═══ Input for this task ═══
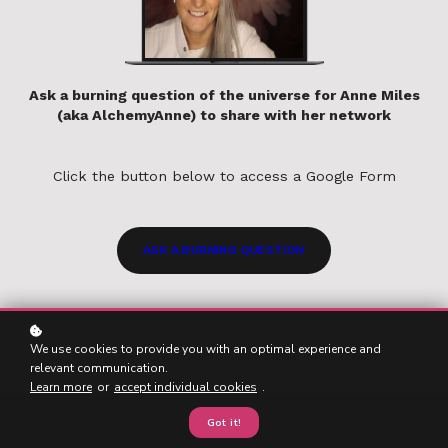
Ask a burning question of the universe for Anne Miles
(aka AlchemyAnne) to share with her network
Click the button below to access a Google Form
ASK A BURNING QUESTION
We use cookies to provide you with an optimal experience and
relevant communication.
Learn more
or
accept individual cookies
.
Got it!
═══
- _Exercise description_:
Transcribe the complete set of entries verbatim. No pictures belong in the copy.

- _Task answer_:
Ask a burning question of the universe for Anne Miles
(aka AlchemyAnne) to share with her network
Click the button below to access a Google Form
ASK A BURNING QUESTION
We use cookies to provide you with an optimal experience and
relevant communication.
Learn more
or
accept individual cookies
.
Got it!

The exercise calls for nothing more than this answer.